Spam legislation has proliferated as much as spam itself. Are any of the three leading bills — CAN-Spam (S.877), Rid Spam (H.R. 2214) or the Anti-Spam Act of 2003 (H.R. 2515) — best? Are the differences among them significant enough for us to even worry about? And most important, will any of them stop spam?

According to the FTC, two-thirds of spam “contained obvious indicia of falsity,” which leads us to one simple truth: Spammers lie. Spammers lie about who they are, where they are and what their messages are about. Spammers also lie about whether or not recipients requested e-mail, and they lie about the recipient’s ability to opt out of an e-mail list.

That said, the major federal spam bills, despite objections from consumer protection groups, adequately address the spam issue. The simple reality of spam is that deception is the grease that keeps the spam machine working. Once the lies spammers use result in fines, we will see the beginning of the end of the spam epidemic.

The good news is that all three bills are so similar that whichever one passes, recipients and e-mail marketers alike will benefit.

All three require things that spammers don’t include: valid header information revealing the origin of the e-mails, a truthful subject line and a working opt-out link. If spammers were to fully comply with these requirements (once a federal law is passed) the Internet service providers could filter and block spammers’ messages. Recipients could opt out of the spam that still got through. When the spammer, in an effort to get mail into inboxes, forges header information, lies in the subject line or fails to include a working opt-out link, they would be violating the law and could be prosecuted.

ISPs are integral to the war on spam, for under the law they would be empowered by the federal bills to sue spammers. ISPs have the technical means to locate and sue senders of unsolicited commercial e-mail, and they alone can identify and represent their customers who received the spam. In Utah, which allows consumers to sue, more than 2,000 suits have been filed by a single law firm.

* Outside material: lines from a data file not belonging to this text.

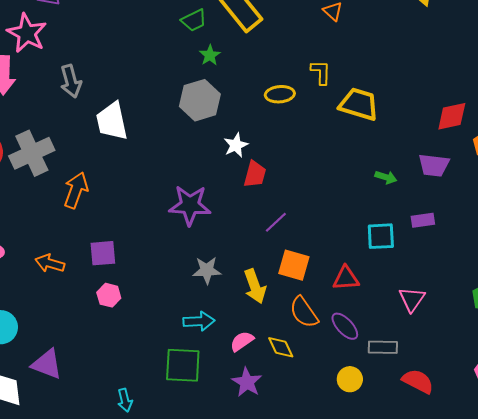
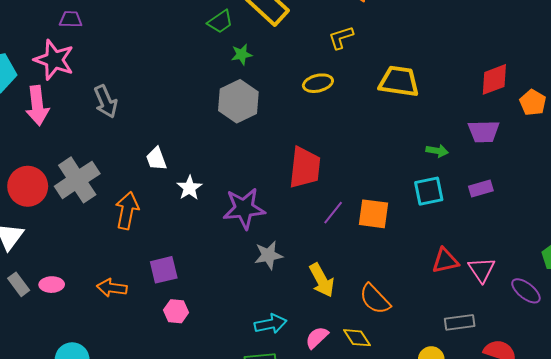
green star: (210, 55) -> (242, 54), turned 30
yellow L-shape: (321, 72) -> (341, 38), moved, turned -100
white trapezoid: (112, 121) -> (156, 159), moved, size x0.6
white star: (236, 145) -> (189, 188), moved
red trapezoid: (255, 174) -> (305, 167), size x1.5
cyan square: (381, 236) -> (429, 191), moved
orange square: (294, 265) -> (373, 214), moved
gray star: (207, 270) -> (269, 255), moved
red triangle: (346, 278) -> (445, 261), moved
purple ellipse: (345, 326) -> (526, 291), moved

In general, class-action suits and private rights of action are fraught with abuse. But as we saw in Earth-Link’s recent $16.4 million court victory over spammer Howard Carmack, legal actions tempered by good business sense protect recipients and address the heart of the spam issue.

In the end, the war on spam is about lies. The proposed federal laws properly address this reality and put the weapons in the right combatants’ hands. Will the bills stop spam? Of course not. But legislation will silence the biggest liars and the ISPs can decide on a case-by-case basis what standard they want to apply to their recipients’ e-mail.

Quinn Jalli, strategic relations manager for e-mail marketing technology company Mindshare Design in San Francisco, is an attorney who has lobbied on behalf of his company’s view for anti-spam bills in California and on Capitol Hill.